*Your instructions*: Your answer should be the records, copied exactly, with the pictures removed.

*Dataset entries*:

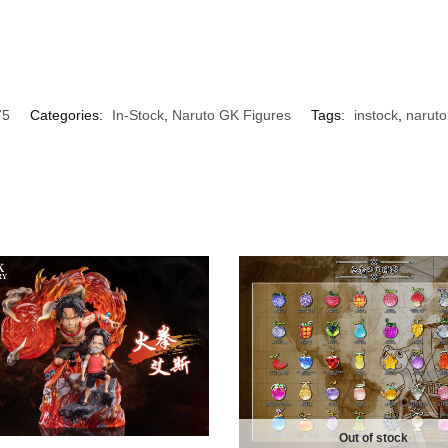
75
Categories:
In-Stock
,
Naruto GK Figures
Tags:
instock
,
naruto
Out of stock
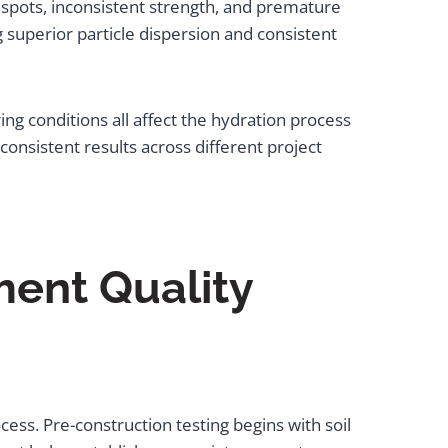
ak spots, inconsistent strength, and premature
 superior particle dispersion and consistent
ng conditions all affect the hydration process
onsistent results across different project
ment Quality
ocess. Pre-construction testing begins with soil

*Task response*:
75
Categories:
In-Stock
,
Naruto GK Figures
Tags:
instock
,
naruto
Out of stock
ak spots, inconsistent strength, and premature
 superior particle dispersion and consistent
ng conditions all affect the hydration process
onsistent results across different project
ment Quality
ocess. Pre-construction testing begins with soil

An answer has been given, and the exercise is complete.